スペシャリストとしてのプロジェクトマネージャー職を設定すべき

最近のIT業界では、データサイエンティストやAIエンジニアなどスペシャリストの活躍が多く見られます。これらの職種がスペシャリストとして確立した要因には、就職・転職マーケットにおける報酬が高いことや、大手SIerなどでキャリアのひとつとして設定され始めたことが挙げられるでしょう。
オーケストラでは指揮者が最も高額な報酬を得られ、指揮者によってオーケストラの評価が変わります。同じように、プロジェクトマネージャーはプロジェクトの指揮を担うスペシャリストであり、一つの職と言えます。
システム開発会社によっては、既にプロジェクトマネージャーをひとつの職種と設定している会社もありますが、いまだに課長職のような社内をマネジメントする職とキャリアパスを一緒くたにしている会社も多いと思います。マネジメント職とプロジェクトマネージャーのスペシャリスト職は明確に分け、報酬も別に設定すべきです。プロジェクトマネージャーをプロジェクトの指揮に集中させることで、炎上するシステム開発を減らし、そこで働くメンバーも不幸な状況に合わなくてよくなります。

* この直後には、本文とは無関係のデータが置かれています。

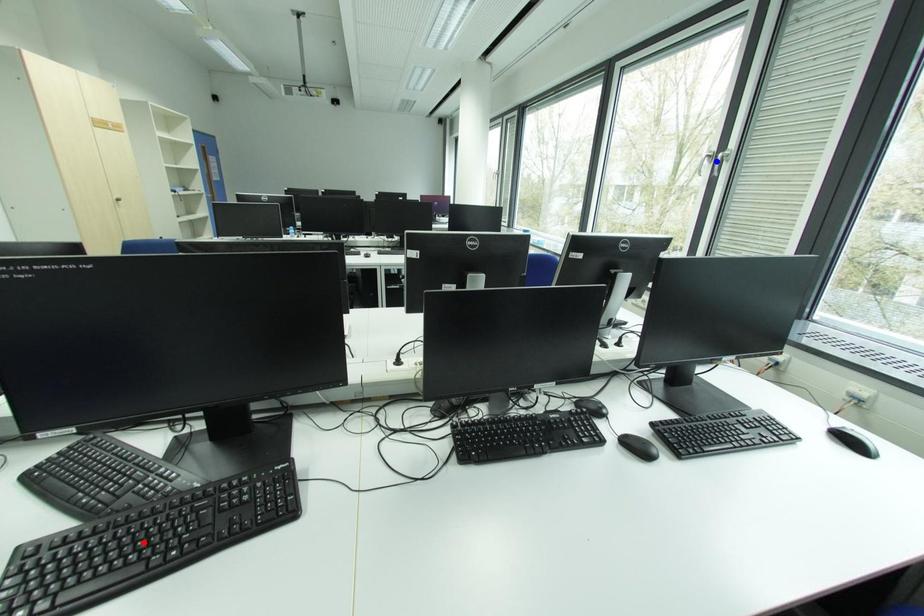 Question: Two points are marked on the image. Which point is closer to the camera?

Choices:
 (A) Blue point is closer.
 (B) Red point is closer.

Answer: (B) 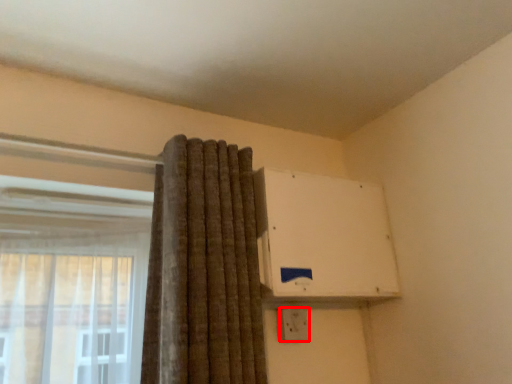 Question: From the image's perspective, considering the relative positions of electric outlet (annotated by the red box) and air conditioning in the image provided, where is electric outlet (annotated by the red box) located with respect to the staircase?

Choices:
 (A) above
 (B) below

Answer: (B) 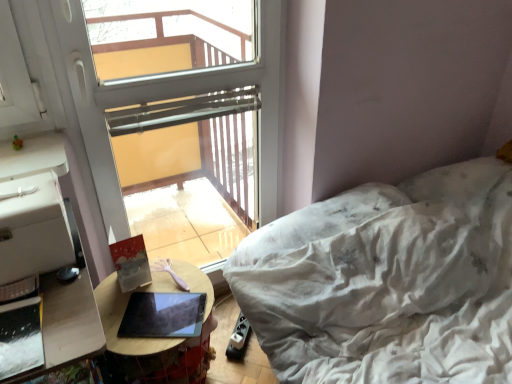 Question: Can you confirm if transparent glass window at upper center is thinner than wooden table at lower left?

Choices:
 (A) yes
 (B) no

Answer: (A)

Question: Can you confirm if transparent glass window at upper center is wider than wooden table at lower left?

Choices:
 (A) no
 (B) yes

Answer: (A)

Question: Is transparent glass window at upper center directly adjacent to wooden table at lower left?

Choices:
 (A) no
 (B) yes

Answer: (A)

Question: Does transparent glass window at upper center come behind wooden table at lower left?

Choices:
 (A) yes
 (B) no

Answer: (B)

Question: Is the depth of transparent glass window at upper center less than that of wooden table at lower left?

Choices:
 (A) no
 (B) yes

Answer: (B)

Question: From a real-world perspective, does transparent glass window at upper center sit lower than wooden table at lower left?

Choices:
 (A) no
 (B) yes

Answer: (A)

Question: Is transparent glass window at upper center oriented away from matte black tablet at center?

Choices:
 (A) no
 (B) yes

Answer: (A)

Question: Is transparent glass window at upper center shorter than matte black tablet at center?

Choices:
 (A) no
 (B) yes

Answer: (A)

Question: Considering the relative positions of transparent glass window at upper center and matte black tablet at center in the image provided, is transparent glass window at upper center to the left of matte black tablet at center from the viewer's perspective?

Choices:
 (A) yes
 (B) no

Answer: (B)

Question: From a real-world perspective, is transparent glass window at upper center positioned under matte black tablet at center based on gravity?

Choices:
 (A) no
 (B) yes

Answer: (A)

Question: Considering the relative sizes of transparent glass window at upper center and matte black tablet at center in the image provided, is transparent glass window at upper center bigger than matte black tablet at center?

Choices:
 (A) no
 (B) yes

Answer: (B)

Question: From a real-world perspective, does transparent glass window at upper center stand above matte black tablet at center?

Choices:
 (A) yes
 (B) no

Answer: (A)

Question: Is matte black tablet at center not near wooden table at lower left?

Choices:
 (A) no
 (B) yes

Answer: (A) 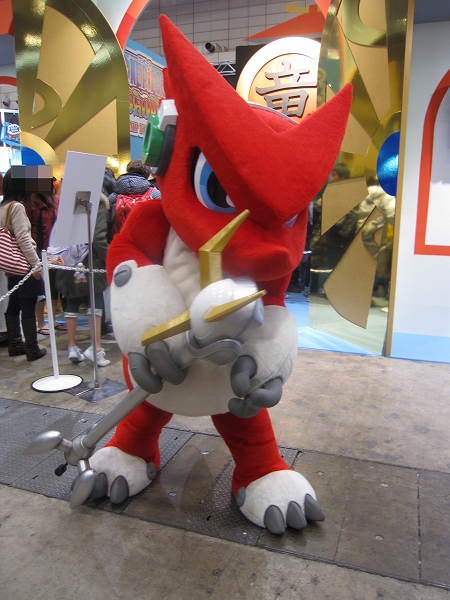 Where is `concrete floor`? The width and height of the screenshot is (450, 600). concrete floor is located at coordinates (356, 400), (376, 514), (83, 574). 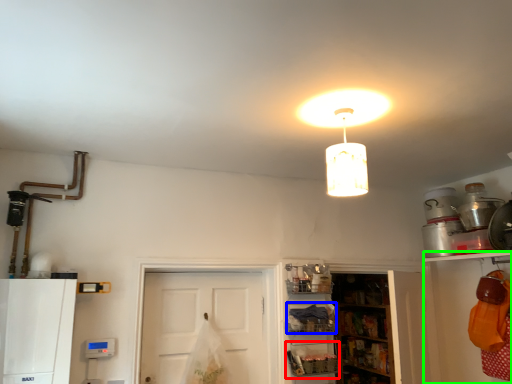 Question: Which object is the farthest from shelf (highlighted by a red box)? Choose among these: shelf (highlighted by a blue box) or shelf (highlighted by a green box).

Choices:
 (A) shelf
 (B) shelf

Answer: (B) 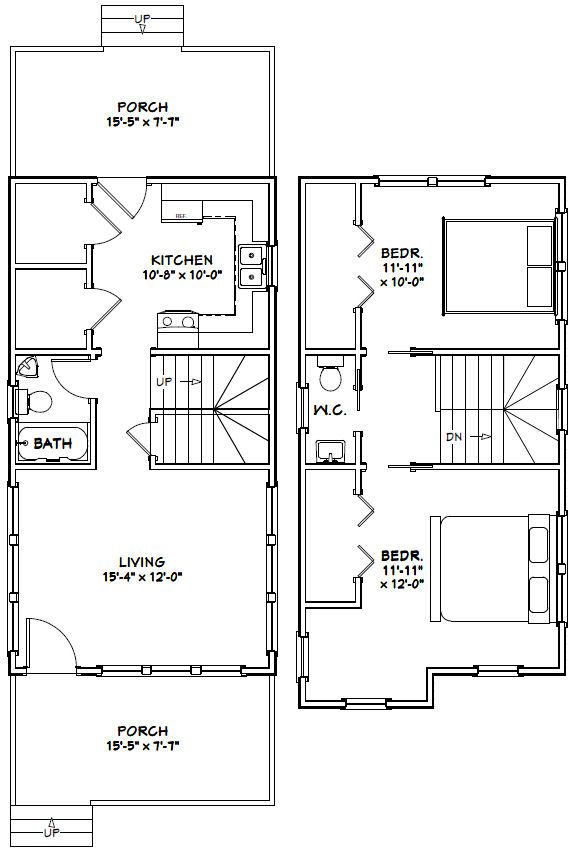 I want to click on stairs, so (179, 389), (181, 438), (462, 377), (467, 432), (72, 827), (120, 25). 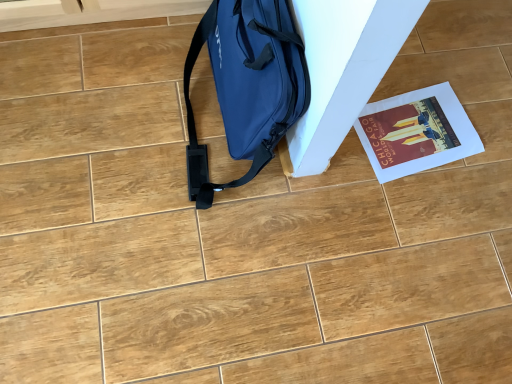 At what (x,y) coordinates should I click in order to perform the action: click on free location in front of matte paper poster at lower right. Please return your answer as a coordinate pair (x, y). The image size is (512, 384). Looking at the image, I should click on (413, 224). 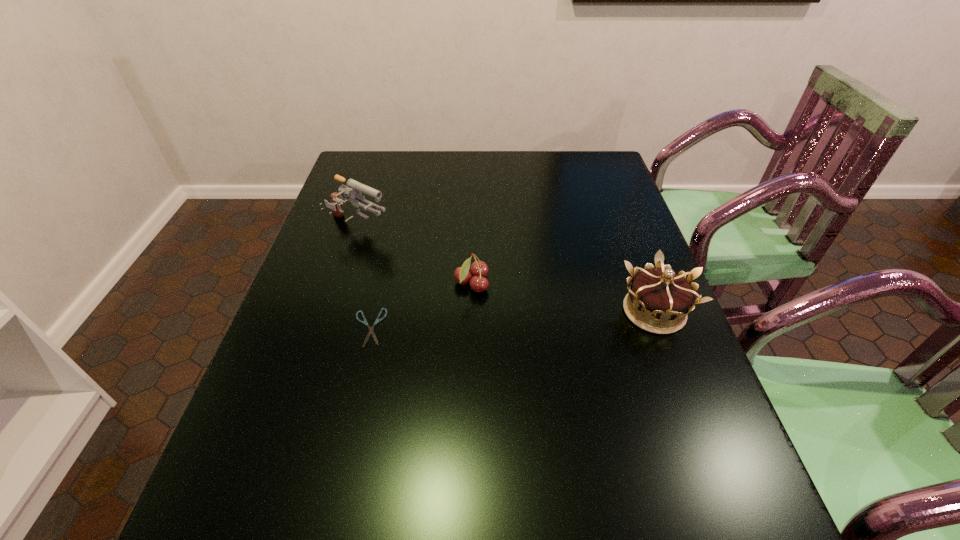 Identify the location of shears. (378, 320).

At what (x,y) coordinates should I click in order to perform the action: click on crown. Please return your answer as a coordinate pair (x, y). This screenshot has width=960, height=540. Looking at the image, I should click on (656, 296).

Identify the location of the second object from right to left. (479, 269).

At what (x,y) coordinates should I click in order to perform the action: click on cherry. Please return your answer as a coordinate pair (x, y). The width and height of the screenshot is (960, 540). Looking at the image, I should click on (479, 269).

This screenshot has width=960, height=540. Identify the location of gun. (353, 189).

Image resolution: width=960 pixels, height=540 pixels. Identify the location of vacant point located 0.400m on the right of the shears. (558, 327).

The width and height of the screenshot is (960, 540). Find the location of `free space located 0.240m on the back of the crown`. free space located 0.240m on the back of the crown is located at coordinates (621, 225).

Image resolution: width=960 pixels, height=540 pixels. What are the coordinates of `vacant point located 0.140m on the leaves of the cherry` in the screenshot? It's located at click(x=538, y=313).

Identify the location of vacant space located on the leaves of the cherry. (642, 355).

At what (x,y) coordinates should I click in order to perform the action: click on free point located 0.120m on the leaves of the cherry. Please return your answer as a coordinate pair (x, y). Looking at the image, I should click on (530, 309). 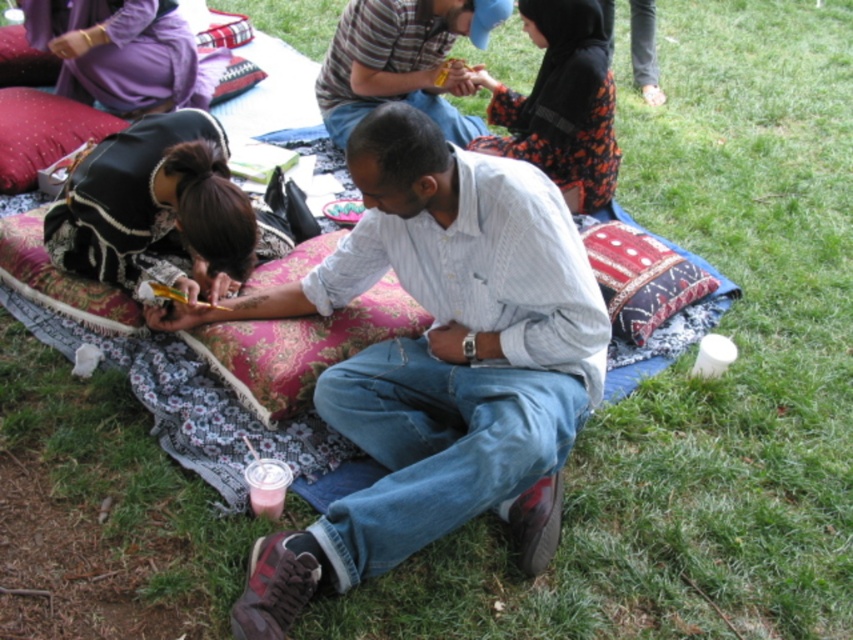 You are standing at point (532, 320) and want to walk to point (36, 76). Which direction should you move in to get closer to your destination?

To move from point (532, 320) to point (36, 76), you should move downward and to the left since point (36, 76) is located below and to the left of point (532, 320).

From the picture: You are a photographer standing at the origin point of the image coordinate system. You need to capture a photo of the black lace dress at center. What are the coordinates where you should aim your camera?

The coordinates to aim your camera are at point (155, 209) as that is where the black lace dress at center is located. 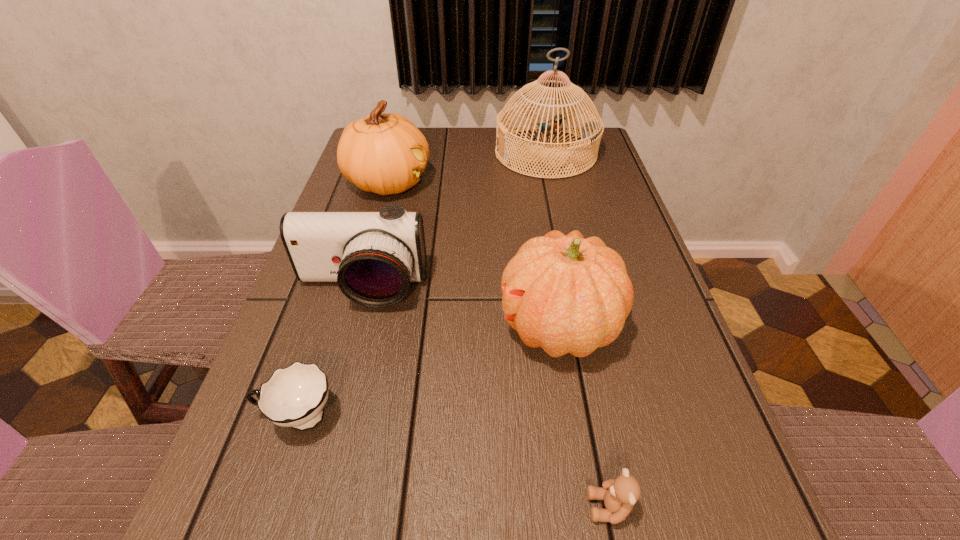 The width and height of the screenshot is (960, 540). Identify the location of birdcage. pos(591,132).

Find the location of a particular element. This screenshot has height=540, width=960. the right pumpkin is located at coordinates (567, 294).

I want to click on the left pumpkin, so click(385, 153).

Locate an element on the screen. The height and width of the screenshot is (540, 960). camcorder is located at coordinates (373, 256).

I want to click on the second nearest object, so click(x=294, y=396).

At what (x,y) coordinates should I click in order to perform the action: click on the nearest object. Please return your answer as a coordinate pair (x, y). Image resolution: width=960 pixels, height=540 pixels. Looking at the image, I should click on (619, 495).

The height and width of the screenshot is (540, 960). In order to click on free space located 0.260m on the left of the birdcage in this screenshot , I will do [x=410, y=153].

At what (x,y) coordinates should I click in order to perform the action: click on vacant area situated on the carved face of the nearer pumpkin. Please return your answer as a coordinate pair (x, y). The image size is (960, 540). Looking at the image, I should click on (464, 327).

Where is `vacant space situated on the carved face of the nearer pumpkin`? The height and width of the screenshot is (540, 960). vacant space situated on the carved face of the nearer pumpkin is located at coordinates (427, 327).

Identify the location of vacant region located 0.210m on the carved face of the nearer pumpkin. The image size is (960, 540). tap(391, 327). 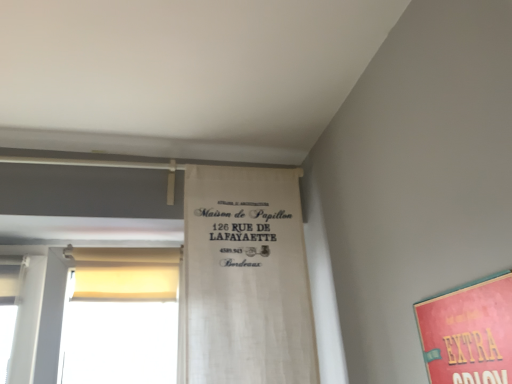 Question: Would you say white fabric banner at center is a long distance from matte pink poster at lower right?

Choices:
 (A) yes
 (B) no

Answer: (B)

Question: Considering the relative sizes of white fabric banner at center and matte pink poster at lower right in the image provided, is white fabric banner at center wider than matte pink poster at lower right?

Choices:
 (A) yes
 (B) no

Answer: (A)

Question: Are white fabric banner at center and matte pink poster at lower right beside each other?

Choices:
 (A) no
 (B) yes

Answer: (A)

Question: From a real-world perspective, does white fabric banner at center stand above matte pink poster at lower right?

Choices:
 (A) yes
 (B) no

Answer: (A)

Question: Is white fabric banner at center to the left of matte pink poster at lower right from the viewer's perspective?

Choices:
 (A) no
 (B) yes

Answer: (B)

Question: Is matte pink poster at lower right at the back of white fabric banner at center?

Choices:
 (A) no
 (B) yes

Answer: (A)

Question: Can you confirm if matte pink poster at lower right is positioned to the left of white fabric banner at center?

Choices:
 (A) yes
 (B) no

Answer: (B)

Question: Does matte pink poster at lower right appear on the right side of white fabric banner at center?

Choices:
 (A) no
 (B) yes

Answer: (B)

Question: Is the depth of matte pink poster at lower right less than that of white fabric banner at center?

Choices:
 (A) yes
 (B) no

Answer: (A)

Question: Can you confirm if matte pink poster at lower right is thinner than white fabric banner at center?

Choices:
 (A) yes
 (B) no

Answer: (A)

Question: Is matte pink poster at lower right not near white fabric banner at center?

Choices:
 (A) no
 (B) yes

Answer: (A)

Question: Is matte pink poster at lower right surrounding white fabric banner at center?

Choices:
 (A) yes
 (B) no

Answer: (B)

Question: From a real-world perspective, is white fabric banner at center above or below matte pink poster at lower right?

Choices:
 (A) above
 (B) below

Answer: (A) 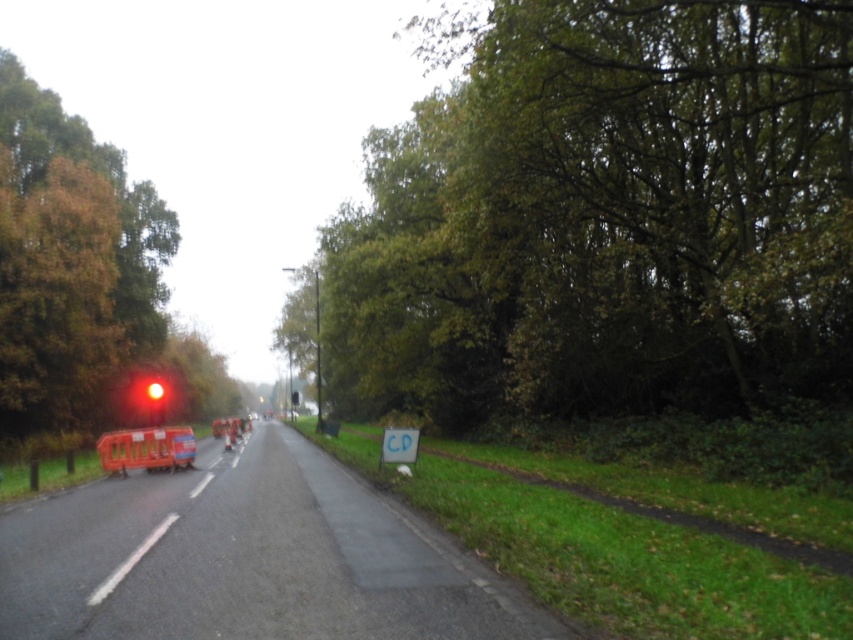 Where is the brown leafy tree at left located in the image?

The brown leafy tree at left is located at point (70, 264) in the image. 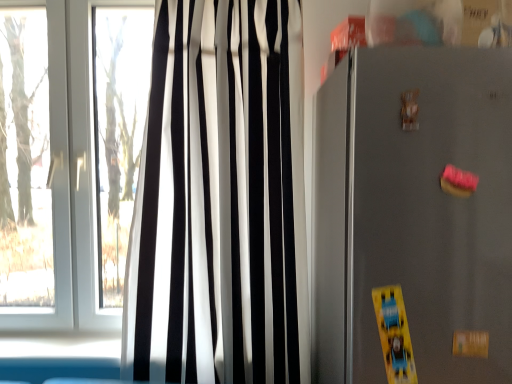 Question: From the image's perspective, relative to satin gray refrigerator at right, is black/white striped curtain at left above or below?

Choices:
 (A) below
 (B) above

Answer: (B)

Question: From a real-world perspective, is black/white striped curtain at left physically located above or below satin gray refrigerator at right?

Choices:
 (A) below
 (B) above

Answer: (B)

Question: Is black/white striped curtain at left wider or thinner than satin gray refrigerator at right?

Choices:
 (A) thin
 (B) wide

Answer: (A)

Question: Looking at the image, does satin gray refrigerator at right seem bigger or smaller compared to black/white striped curtain at left?

Choices:
 (A) small
 (B) big

Answer: (B)

Question: Is satin gray refrigerator at right in front of or behind black/white striped curtain at left in the image?

Choices:
 (A) behind
 (B) front

Answer: (B)

Question: In the image, is satin gray refrigerator at right on the left side or the right side of black/white striped curtain at left?

Choices:
 (A) right
 (B) left

Answer: (A)

Question: Would you say satin gray refrigerator at right is inside or outside black/white striped curtain at left?

Choices:
 (A) inside
 (B) outside

Answer: (B) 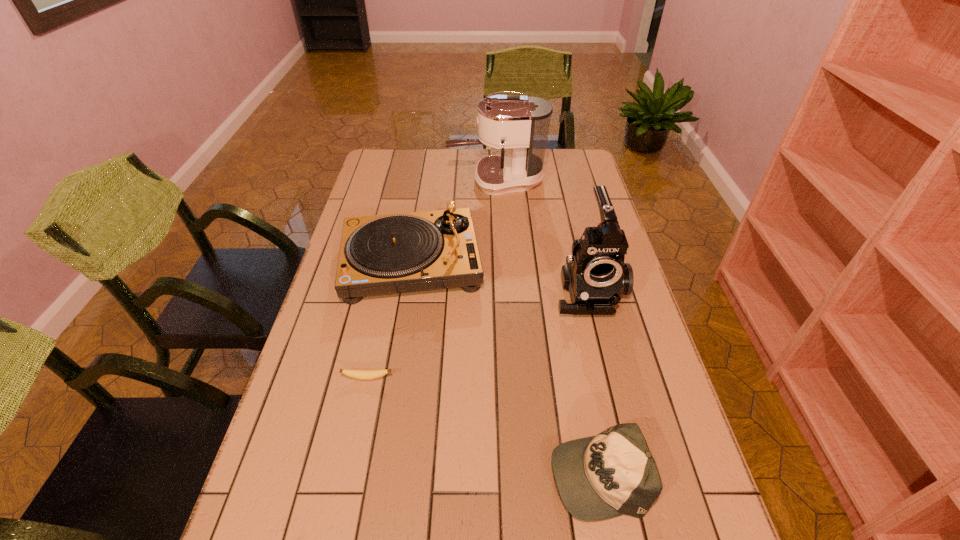 The image size is (960, 540). I want to click on baseball cap situated at the right edge, so click(613, 473).

This screenshot has height=540, width=960. Find the location of `free point at the far edge`. free point at the far edge is located at coordinates (488, 152).

Locate an element on the screen. This screenshot has height=540, width=960. vacant space at the left edge of the desktop is located at coordinates (341, 363).

Where is `free space at the right edge`? free space at the right edge is located at coordinates (619, 325).

At what (x,y) coordinates should I click in order to perform the action: click on free spot at the far right corner of the desktop. Please return your answer as a coordinate pair (x, y). The width and height of the screenshot is (960, 540). Looking at the image, I should click on (556, 171).

Identify the location of unoccupied position between the nearest object and the record player. (505, 368).

At what (x,y) coordinates should I click in order to perform the action: click on vacant area between the second tallest object and the nearest object. Please return your answer as a coordinate pair (x, y). The width and height of the screenshot is (960, 540). Looking at the image, I should click on (593, 381).

Where is `empty space between the third shortest object and the fourth shortest object`? This screenshot has height=540, width=960. empty space between the third shortest object and the fourth shortest object is located at coordinates (500, 276).

Locate an element on the screen. This screenshot has height=540, width=960. empty space that is in between the banana and the baseball cap is located at coordinates (483, 426).

In order to click on vacant area that lies between the second shortest object and the fourth farthest object in this screenshot , I will do `click(483, 426)`. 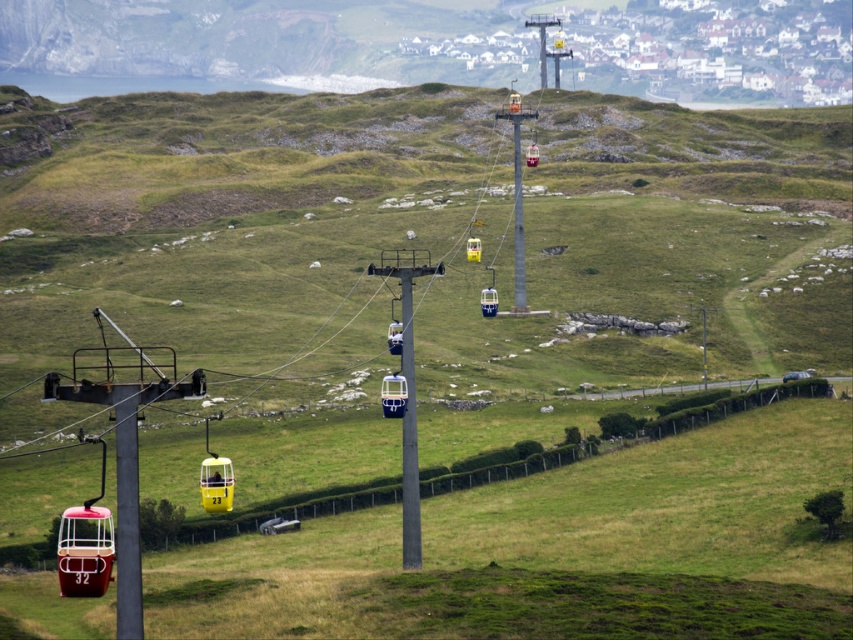 Question: Does metallic cable car at center appear on the left side of yellow plastic gondola at center?

Choices:
 (A) no
 (B) yes

Answer: (B)

Question: Is metallic gray cable car pole at center to the right of yellow plastic gondola at center from the viewer's perspective?

Choices:
 (A) no
 (B) yes

Answer: (B)

Question: Which point is farther to the camera?

Choices:
 (A) yellow plastic gondola at center
 (B) metallic cable car at center
 (C) metallic cable car pole at left

Answer: (A)

Question: Which point is farther from the camera taking this photo?

Choices:
 (A) click(x=520, y=216)
 (B) click(x=405, y=532)
 (C) click(x=480, y=243)
 (D) click(x=123, y=397)

Answer: (A)

Question: Can you confirm if metallic cable car at center is thinner than metallic gray cable car pole at center?

Choices:
 (A) yes
 (B) no

Answer: (A)

Question: Which point is closer to the camera?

さらに優秀なプロジェクトマネージャーの下で働く若手エンジニアも、その仕事ぶりを見てプロジェクトマネージャーをゴールとしたキャリアパスを早い段階から考える人が増えていくでしょう。

まとめ

近年はIT企業が急増し、またクライアントのビジネス競争も激しいため、価格は安く、期間は短く、品質は高く、という高度なQCDが当たり前に求められる世の中です。優秀なプロジェクトマネージャーの必要性はどこの企業も理解していることと思いますし、転職マーケットでもプロジェクトマネージャーの求人が絶えない状況からもニーズに対して不足していると考えられます。一方、会社員エンジニアにとってプロジェクトマネージャーのポジションは、ハイリスクローリターンのうまみの無いポジションであり、炎上した場合には、全ての責任を負い、半端ない苦労をすることも容易に想像できるため、もはや目指すべきキャリアのゴールではないのが実情なのかもしれません。このような状況では、炎上プロジェクトは当分の間なくならないと思います。多くのシステム開発会社でスペシャリストとしてのプロジェクトマネージャー職を設定し、PMを目指す人が増えること、そして、プロジェクトマネージャーに必須な能力を学習できる機会が増えて欲しいと思っています。